NOTE: DO NOT TRY TO CALL PARTS FORWARD UNLESS YOU ARE A TRAINED PROFESSIONAL OR HAVE THE SYSTEM’S IMPLICIT PERMISSION TO DO SO IN NECESSARY SITUATIONS. To not obey this is a serious violation of psychological and emotional boundaries.
✘ Myth: Communication with alters happens by seeing them outside of you and talking with them just like regular people -- a hallucination. (We can thank The United States of Tara for this one.)
Nope, not so much. This is a very rare, inefficient, and an extremely conspicuous means of communication. It also relies on a visual hallucination, which is typically a psychotic symptom that most with DID do not have.

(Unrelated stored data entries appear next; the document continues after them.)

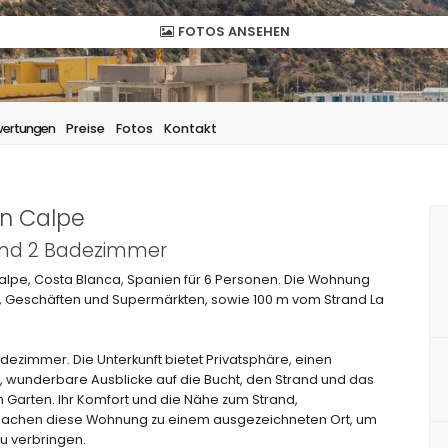
FOTOS ANSEHEN
ertungen
Preise
Fotos
Kontakt
in Calpe
 und 2 Badezimmer
lpe, Costa Blanca, Spanien für 6 Personen. Die Wohnung
s, Geschäften und Supermärkten, sowie 100 m vom Strand La
ezimmer. Die Unterkunft bietet Privatsphäre, einen
 wunderbare Ausblicke auf die Bucht, den Strand und das
 Garten. Ihr Komfort und die Nähe zum Strand,
machen diese Wohnung zu einem ausgezeichneten Ort, um
zu verbringen.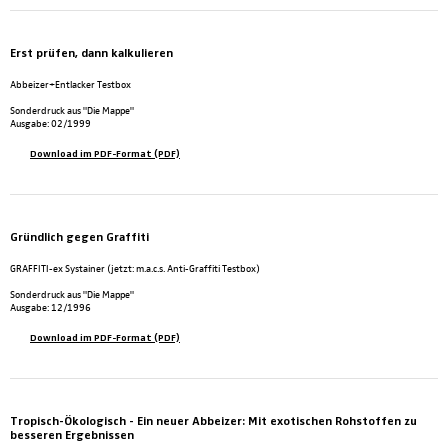
Erst prüfen, dann kalkulieren
Abbeizer+Entlacker Testbox
Sonderdruck aus "Die Mappe"
Ausgabe: 02/1999
Download im PDF-Format (PDF)
Gründlich gegen Graffiti
GRAFFITI-ex Systainer (jetzt: m.a.c.s. Anti-Graffiti Testbox)
Sonderdruck aus "Die Mappe"
Ausgabe: 12/1996
Download im PDF-Format (PDF)
Tropisch-Ökologisch - Ein neuer Abbeizer: Mit exotischen Rohstoffen zu
besseren Ergebnissen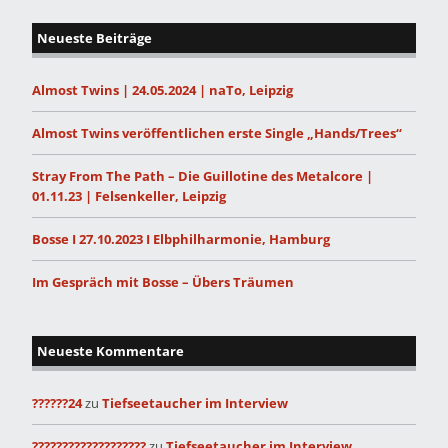
Neueste Beiträge
Almost Twins | 24.05.2024 | naTo, Leipzig
Almost Twins veröffentlichen erste Single „Hands/Trees“
Stray From The Path – Die Guillotine des Metalcore |
01.11.23 | Felsenkeller, Leipzig
Bosse I 27.10.2023 I Elbphilharmonie, Hamburg
Im Gespräch mit Bosse – Übers Träumen
Neueste Kommentare
??????24
zu
Tiefseetaucher im Interview
???????????????????
zu
Tiefseetaucher im Interview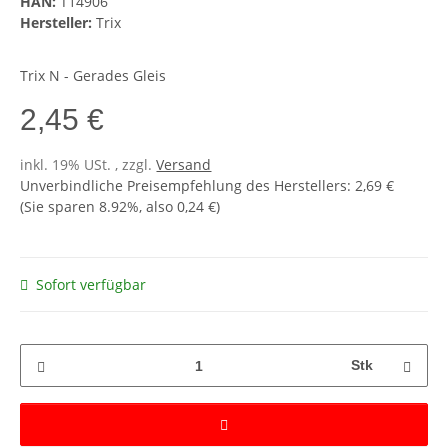
HAN:
T14906
Hersteller:
Trix
Trix N - Gerades Gleis
2,45 €
inkl. 19% USt. , zzgl.
Versand
Unverbindliche Preisempfehlung des Herstellers
:
2,69 €
(Sie sparen
8.92%
, also
0,24 €
)
Sofort verfügbar
Stk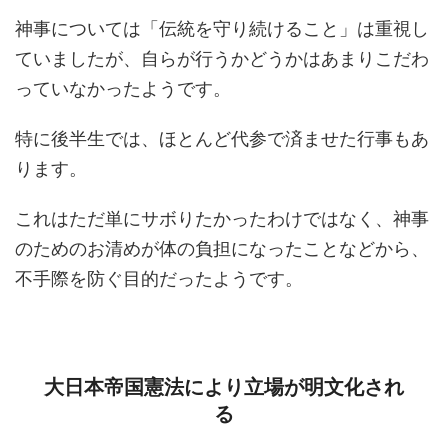
神事については「伝統を守り続けること」は重視し
ていましたが、自らが行うかどうかはあまりこだわ
っていなかったようです。
特に後半生では、ほとんど代参で済ませた行事もあ
ります。
これはただ単にサボりたかったわけではなく、神事
のためのお清めが体の負担になったことなどから、
不手際を防ぐ目的だったようです。
大日本帝国憲法により立場が明文化され
る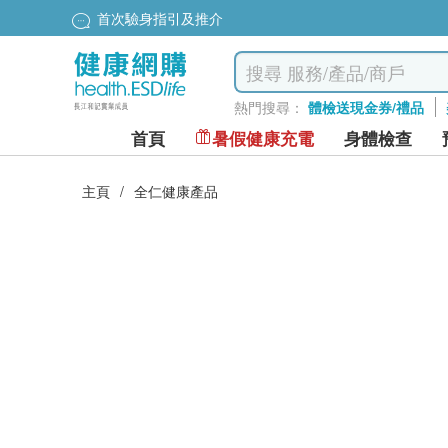
首次驗身指引及推介
熱門搜尋：
體檢送現金券/禮品
首頁
暑假健康充電
身體檢查
主頁
/
全仁健康產品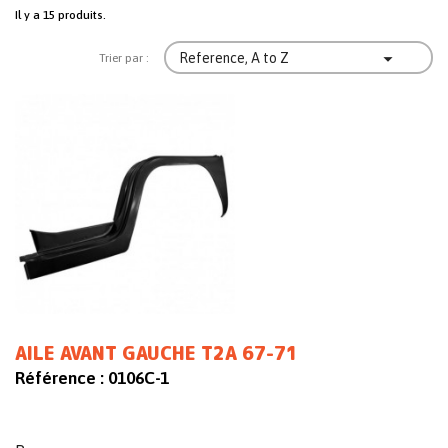
Il y a 15 produits.

Reference, A to Z
Trier par :
AILE AVANT GAUCHE T2A 67-71
Référence :
0106C-1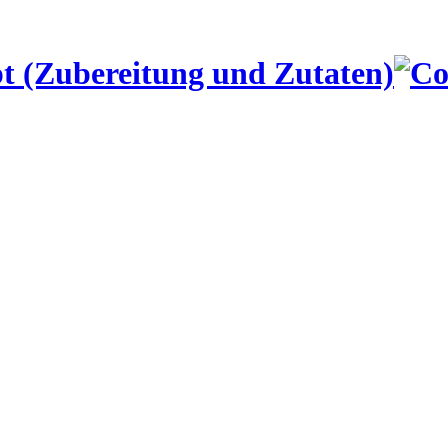
t (Zubereitung und Zutaten)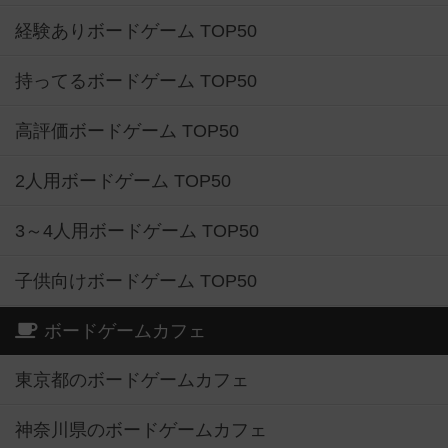
経験ありボードゲーム TOP50
持ってるボードゲーム TOP50
高評価ボードゲーム TOP50
2人用ボードゲーム TOP50
3～4人用ボードゲーム TOP50
子供向けボードゲーム TOP50
ボードゲームカフェ
東京都のボードゲームカフェ
神奈川県のボードゲームカフェ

However, it IS a possibility, and some do experience this; but it's mainly the result of extreme dissociation combined with mental visualization that just FEELS incredibly real on the outside (as opposed to a true external hallucination of an alter).

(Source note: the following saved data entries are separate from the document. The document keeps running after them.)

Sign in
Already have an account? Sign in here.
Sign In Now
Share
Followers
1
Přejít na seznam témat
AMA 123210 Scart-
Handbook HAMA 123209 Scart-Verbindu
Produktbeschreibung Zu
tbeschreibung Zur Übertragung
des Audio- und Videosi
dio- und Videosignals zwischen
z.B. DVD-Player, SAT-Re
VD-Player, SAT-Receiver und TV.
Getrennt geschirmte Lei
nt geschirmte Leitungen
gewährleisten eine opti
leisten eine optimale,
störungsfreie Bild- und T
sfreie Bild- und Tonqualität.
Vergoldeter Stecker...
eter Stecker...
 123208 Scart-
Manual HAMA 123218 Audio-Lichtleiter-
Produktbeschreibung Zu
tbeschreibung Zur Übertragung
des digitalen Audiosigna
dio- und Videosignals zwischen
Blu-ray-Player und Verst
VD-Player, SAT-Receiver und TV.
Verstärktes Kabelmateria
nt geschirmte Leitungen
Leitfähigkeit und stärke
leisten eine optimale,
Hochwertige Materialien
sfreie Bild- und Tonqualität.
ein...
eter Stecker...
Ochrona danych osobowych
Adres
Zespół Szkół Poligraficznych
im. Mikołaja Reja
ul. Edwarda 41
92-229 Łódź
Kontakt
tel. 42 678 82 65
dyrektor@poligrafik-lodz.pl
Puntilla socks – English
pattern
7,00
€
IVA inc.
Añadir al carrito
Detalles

For most survivors with DID, "seeing" and speaking to their alters happens internally - inside the mind - often including a landscape called an "internal world". Communication may happen through passively-influenced thoughts, face-to-face (in each other's respective bodies, via the internal world), or through “voice” communication heard in the mind. This is why DID diagnoses can so commonly be mixed up with schizophrenia; the discussions and differently 'voiced' thoughts can seem like “hearing voices”, particularly if you don't know what that sounds like. But, in DID, these voices and conversations are not actual auditory hallucinations. They are more like very “loud” versions of one’s own thoughts (versus, say, hearing the radio or microwave talking, or voices of those whom you know do NOT belong to you or share your life story). Alter communication is very much a part of you and stems from somewhere in your conscious mind, even if the thoughts, ideas and tones are considerably different from your own inner monologue.

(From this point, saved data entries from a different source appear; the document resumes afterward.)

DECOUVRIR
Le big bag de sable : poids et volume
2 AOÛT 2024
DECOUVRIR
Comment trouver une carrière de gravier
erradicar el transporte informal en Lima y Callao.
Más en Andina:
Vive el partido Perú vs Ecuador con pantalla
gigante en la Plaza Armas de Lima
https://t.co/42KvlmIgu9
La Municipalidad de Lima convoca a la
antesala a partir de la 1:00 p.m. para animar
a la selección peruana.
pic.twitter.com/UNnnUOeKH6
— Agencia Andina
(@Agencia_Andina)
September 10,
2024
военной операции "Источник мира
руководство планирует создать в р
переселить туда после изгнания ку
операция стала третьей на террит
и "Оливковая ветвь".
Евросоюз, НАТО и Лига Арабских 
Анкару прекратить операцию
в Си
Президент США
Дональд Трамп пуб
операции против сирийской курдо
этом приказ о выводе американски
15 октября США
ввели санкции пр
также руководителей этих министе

Other frequent means of communication are things like: journaling, art, post-it notes, non-dominant hand writing, pictures; and, now more commonly, things like online blogging, social media, voice recordings, videos, and more.
✘ Myth: Parts in a DID system are all just variations of the host at different traumatized ages of their life.
Nope. Parts can be any age, gender, or personality type. They can have entirely different outlooks on the world, faiths, sexual orientations, political views, etc. Many are even associated with no specific trauma at all but still have a very important and necessary role inside the mind. Alters are NOT merely “frozen” or “stunted” aspects of the host, marked by when trauma took place. (Not to mention that trauma 'took place' every single day, for a lot of years, for a lot of people). This can happen for some - and their parts’ names may even all be similar, or variations of the survivor’s name - but even then they typically show a great deal of variation from what the survivor was like at those ages. Personality differentiation is a hallmark of the condition. Without it, it's not DID.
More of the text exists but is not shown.